1990 —
Dictionnaire des Vosgiens célèbres
VALDENAIRE (Marie-Anne) , dite la Moscovite, cantinière- vivandière de la Grande armée
Bitche, 1788 – Ventron, 13 novembre 1852
Marie-Anne Valdenaire est née à Bitche, où son père originaire de Ventron était lieutenant des douanes. Elle épouse très jeune un sergent major de la garde impériale nommé Hess, qui est né en Belgique. Tous deux participent à la campagne de 1812, en Russie.

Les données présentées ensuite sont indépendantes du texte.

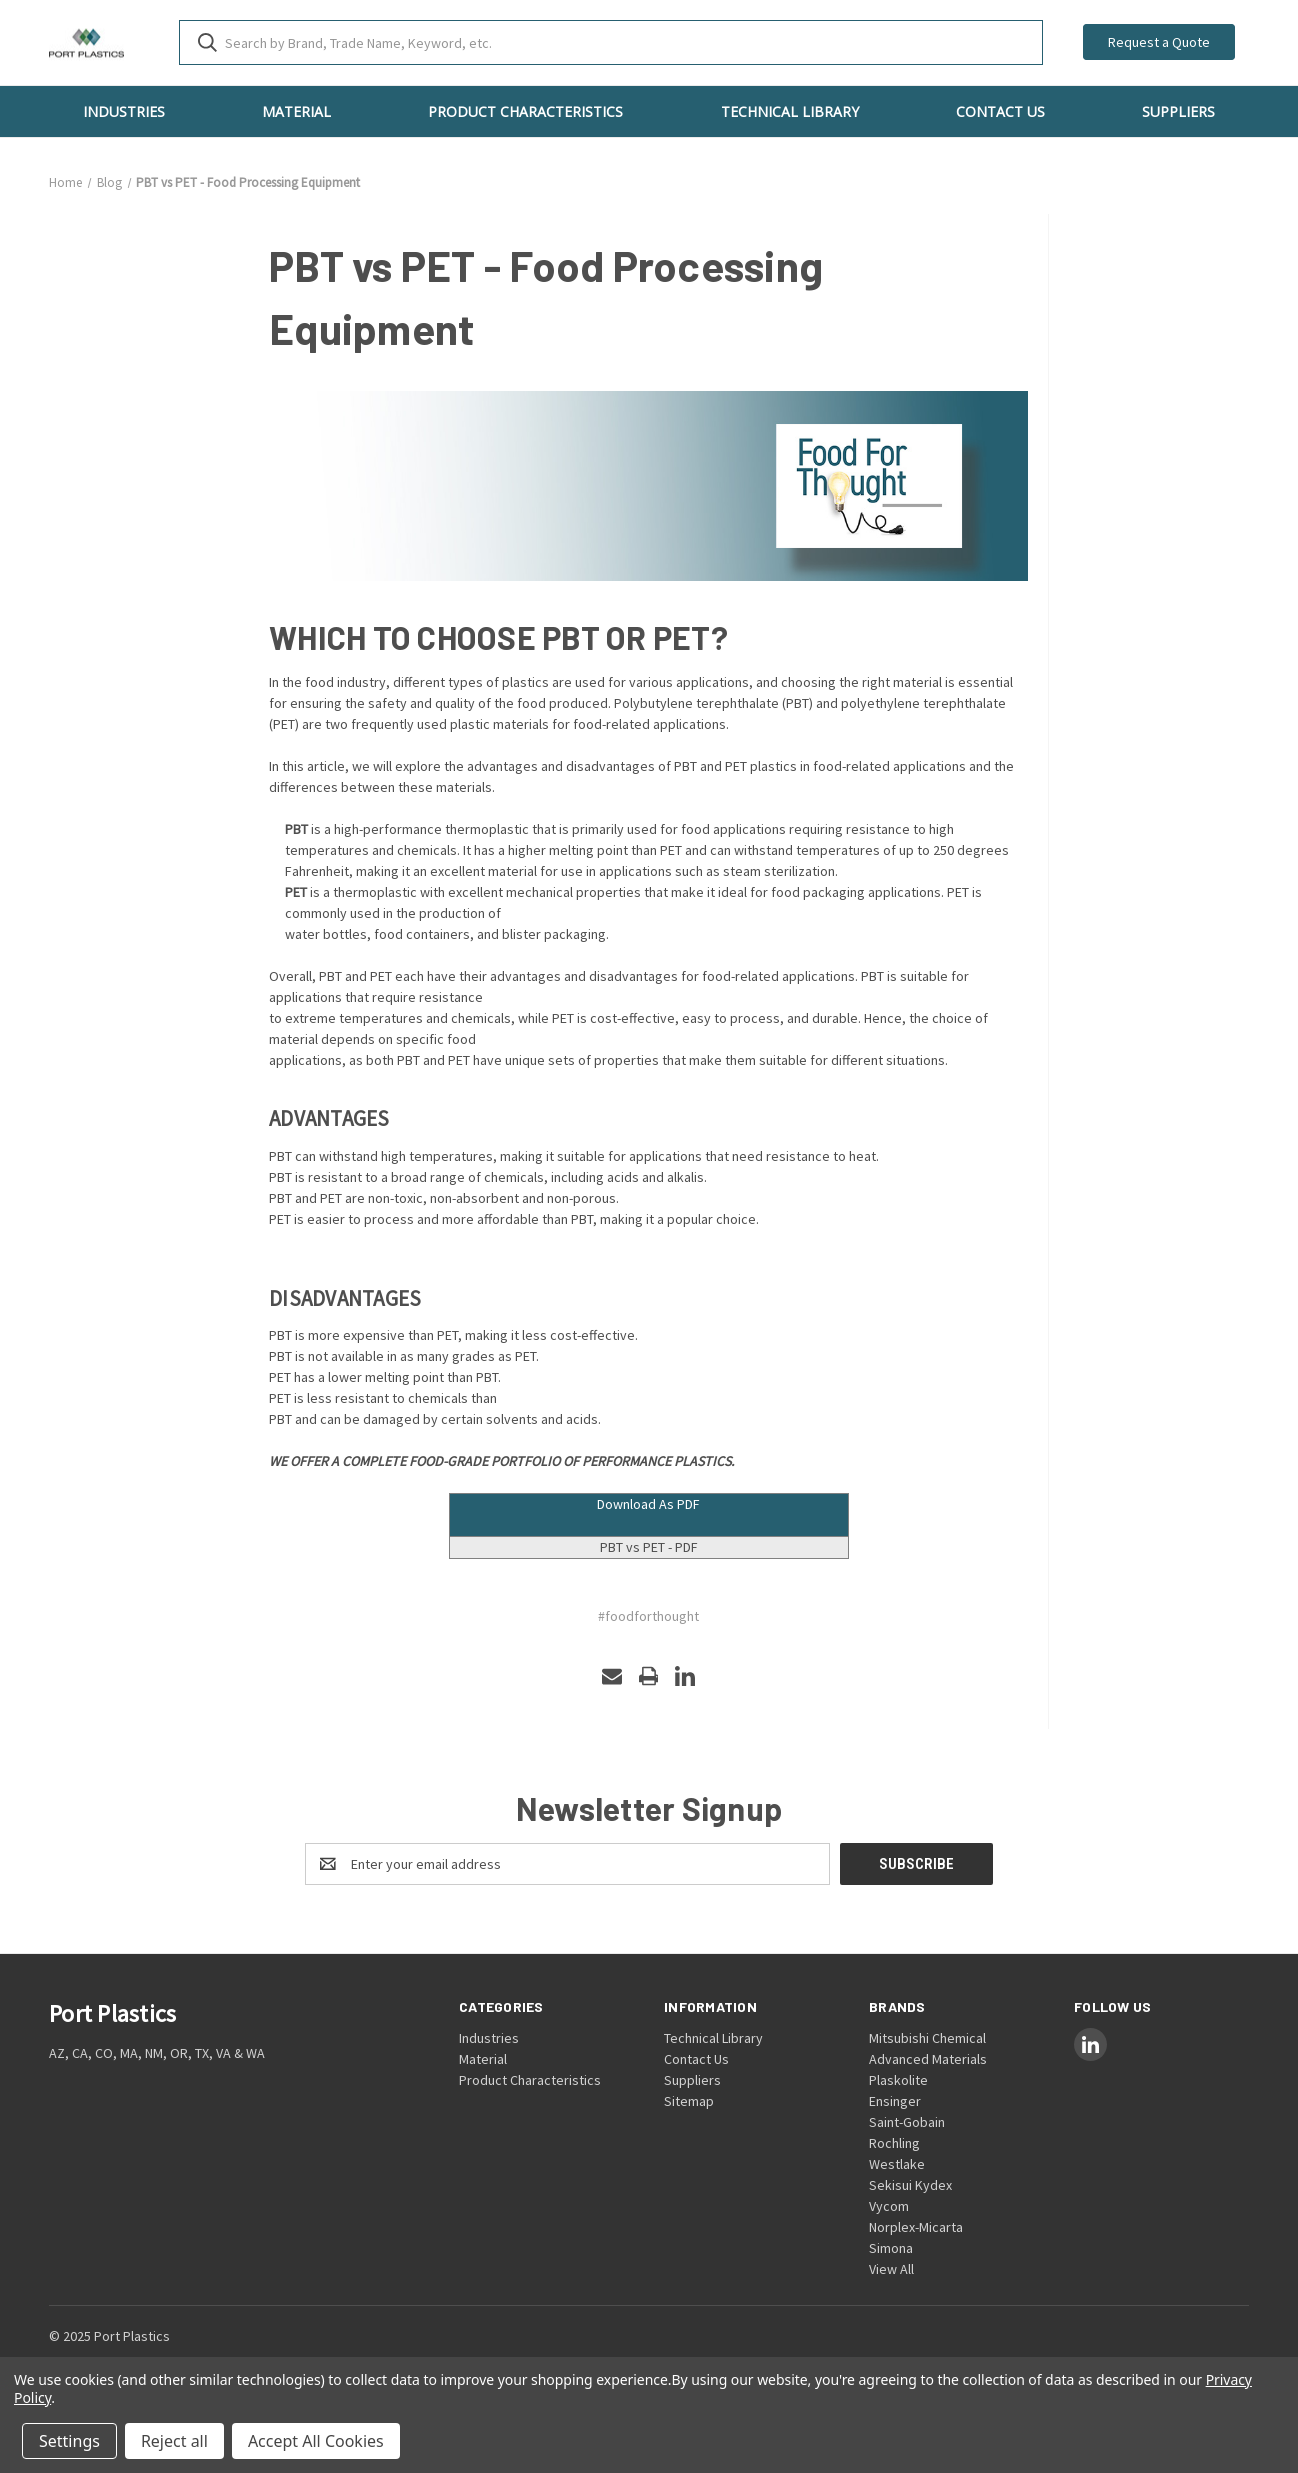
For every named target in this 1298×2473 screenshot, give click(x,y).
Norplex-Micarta (916, 2227)
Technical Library (790, 111)
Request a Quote (1159, 42)
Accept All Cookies (316, 2441)
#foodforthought (648, 1616)
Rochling (894, 2143)
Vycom (889, 2206)
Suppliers (1178, 111)
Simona (891, 2248)
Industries (124, 111)
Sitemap (689, 2101)
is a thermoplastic (351, 892)
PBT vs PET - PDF (649, 1547)
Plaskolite (898, 2080)
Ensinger (895, 2101)
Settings (69, 2441)
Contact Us (1000, 111)
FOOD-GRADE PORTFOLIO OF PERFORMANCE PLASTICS (570, 1461)
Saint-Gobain (907, 2122)
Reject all (174, 2441)
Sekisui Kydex (910, 2185)
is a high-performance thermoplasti (403, 829)
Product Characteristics (525, 111)
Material (296, 111)
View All (891, 2269)
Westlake (897, 2164)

Durant celle-ci, tout va bien jusqu’à Smolensk. Au-delà de cette ville, le ravitaillement devient difficile. Un jour, au camp, on constate la disparition de la cantinière, de deux de ses commis et de quatre voitures. Ils reviennent une semaine plus tard. La disparue et ses aides sont allés chercher des vivres dans la campagne environnante.
Plus tard, au cours de la désastreuse retraite qui suive l’incendie de Moscou, Marie-Anne Valdenaire, dite maintenant la Moscovite, rend de grands services. Avec les vivres qui remplissent ces quatre voitures, elle permet à de nombreux soldats de s’alimenter. Trois de ces charrettes parviennent à franchir la Bérézina ; la quatrième tombe dans cette rivière.
Après la chute de Napoléon, elle suit son mari en Belgique. Épuisé par ses campagnes, ce dernier meurt quelques mois plus tard. Mère d’un jeune enfant, l’ancienne cantinière se retrouve sans ressources. Elle revient en France et échoue en Haute-Marne.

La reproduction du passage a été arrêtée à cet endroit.